Je me situe comme une créature, en relation avec un créateur. C'est là ma dépendance. Ma relation de créature à un créateur n'est pas seulement pensée comme une démarche intellectuelle, mais elle est aussi vécue, et nous la vivons comme nous la comprenons. Et selon l'idée que nous nous en faisons, elle commande des sentiments et des attitudes différents. On peut avoir une attitude d'esclave ou une réaction de fils aimant. En réalité, nous vivons un mélange instable d'attitudes plus ou moins contradictoires. D'où la nécessité d'y voir un peu plus clair.
Quel Dieu ?
Peut-on connaître Dieu par la raison ? Certes, je peux affirmer en toute certitude l'existence de quelqu'un sans le connaître personnellement. Mais pour Dieu ? Est-ce que je peux le connaître simplement en faisant usage de ma propre raison ? Oui, je le pense. Pour moi, l'athéisme est rationnellement impensable. Mais ce que la raison dit de Dieu par ses seules ressources, elle ne peut le dire qu'en critiquant son propre langage. Il lui faut "cerner" l'idée de Dieu de négations, écarter tout ce qui est pure imagination, éviter les sources d'illusions.

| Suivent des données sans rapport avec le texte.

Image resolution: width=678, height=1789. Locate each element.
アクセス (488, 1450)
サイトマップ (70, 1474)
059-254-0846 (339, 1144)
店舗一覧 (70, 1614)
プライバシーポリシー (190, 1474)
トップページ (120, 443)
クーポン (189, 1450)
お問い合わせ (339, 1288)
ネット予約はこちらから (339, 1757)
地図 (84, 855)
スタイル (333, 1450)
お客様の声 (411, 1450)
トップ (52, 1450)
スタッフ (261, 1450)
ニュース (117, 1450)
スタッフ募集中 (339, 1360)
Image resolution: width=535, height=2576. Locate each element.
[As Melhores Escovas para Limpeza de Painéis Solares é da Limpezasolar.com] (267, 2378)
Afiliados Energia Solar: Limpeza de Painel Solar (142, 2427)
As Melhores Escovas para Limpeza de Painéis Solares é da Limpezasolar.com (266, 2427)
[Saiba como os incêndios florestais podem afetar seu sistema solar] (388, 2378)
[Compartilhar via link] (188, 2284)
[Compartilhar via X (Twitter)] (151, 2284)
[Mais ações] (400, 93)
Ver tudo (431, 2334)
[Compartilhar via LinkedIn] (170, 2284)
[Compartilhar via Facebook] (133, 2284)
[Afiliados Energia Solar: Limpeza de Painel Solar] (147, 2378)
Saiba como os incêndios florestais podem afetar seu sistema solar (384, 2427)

Cependant, il faut partir de cette réalité : toute recherche de Dieu doit engager notre raison humaine, et l'engager non seulement au point de départ, mais jusqu'au bout, ,jusque dans l'intelligence de la foi. Pour trouver Dieu, il n'est pas nécessaire de se mutiler, et surtout pas de se mutiler de l'essentiel, notre raison humaine. Car si Dieu parle, il s'adresse d'abord à nous, hommes, en ce qui constitue le propre de notre humanité : notre raison, notre conscience, notre liberté.
Et cependant...
Aussi loin que puisse aller notre recherche raisonnable, il reste que "nul n'a jamais vu Dieu" (Évangile de Jean 1, 18), que la Bible nous dit qu'il habite une lumière inaccessible. Et qu'au fond, il ne peut être connu d'amitié que s'il se révèle par une initiative de son amour, non seulement comme objet d'un savoir, mais pour se communiquer, se donner, partager avec nous l'infinie surabondance de son être et de sa vie. La Création est donc inséparable du Don que Dieu fait de lui-même.

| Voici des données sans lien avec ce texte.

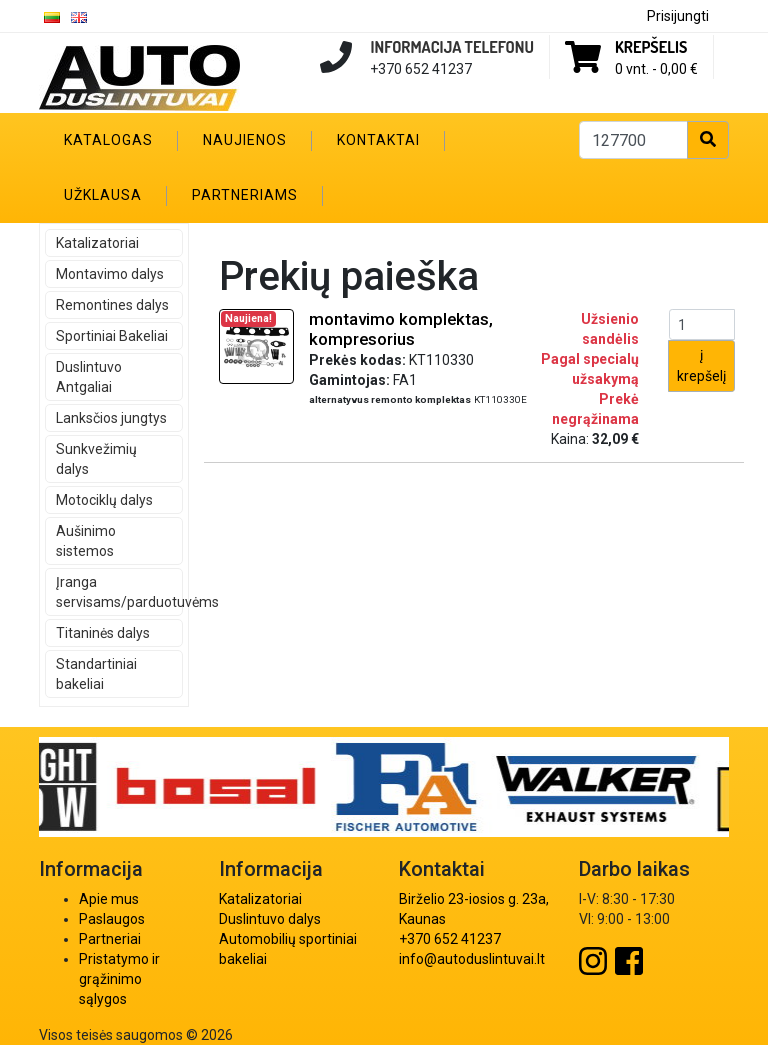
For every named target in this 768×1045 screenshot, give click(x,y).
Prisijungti (678, 16)
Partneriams (245, 195)
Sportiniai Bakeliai (112, 336)
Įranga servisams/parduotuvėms (119, 592)
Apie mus (109, 899)
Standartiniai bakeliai (96, 674)
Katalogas (108, 140)
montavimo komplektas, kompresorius (401, 329)
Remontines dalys (112, 305)
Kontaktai (378, 140)
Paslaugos (112, 919)
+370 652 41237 (450, 939)
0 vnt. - (656, 69)
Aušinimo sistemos (86, 541)
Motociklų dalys (104, 500)
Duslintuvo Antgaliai (89, 377)
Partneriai (110, 939)
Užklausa (103, 195)
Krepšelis (651, 47)
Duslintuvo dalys (270, 919)
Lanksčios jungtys (111, 418)
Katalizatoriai (97, 243)
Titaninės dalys (103, 633)
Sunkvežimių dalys (96, 459)
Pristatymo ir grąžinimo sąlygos (119, 979)
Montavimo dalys (110, 274)
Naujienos (245, 140)
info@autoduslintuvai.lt (472, 959)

Dieu nous fait entrer dans sa vie intime. "Entre dans la joie de ton maître". Le Dieu Créateur en qui je crois est capable de don, de communication, de communion, d'échange. Il l'est d'abord pour nous, mais il l'est déjà en lui-même. Il est échange, Il est Trinité. C'est lui qui est le Créateur. On ne peut pas comprendre le Dieu Créateur en-dehors de la réalité essentielle qu'est Dieu-Tri-Unité.
1 - L'intention du déisme.
Un fait culturel.
Le déisme, c'est un fait culturel, toujours actuel. A ne pas confondre avec l'effort entrepris par notre intelligence pour connaître Dieu, démarche intellectuelle dont je viens de parler, qu'on pourrait appeler un théisme, immanent à la démarche de foi. Le déisme dont il est maintenant question, au contraire, est étranger ou même hostile à la foi chrétienne, qu'il critique du dehors, non sans une énorme charge passionnelle.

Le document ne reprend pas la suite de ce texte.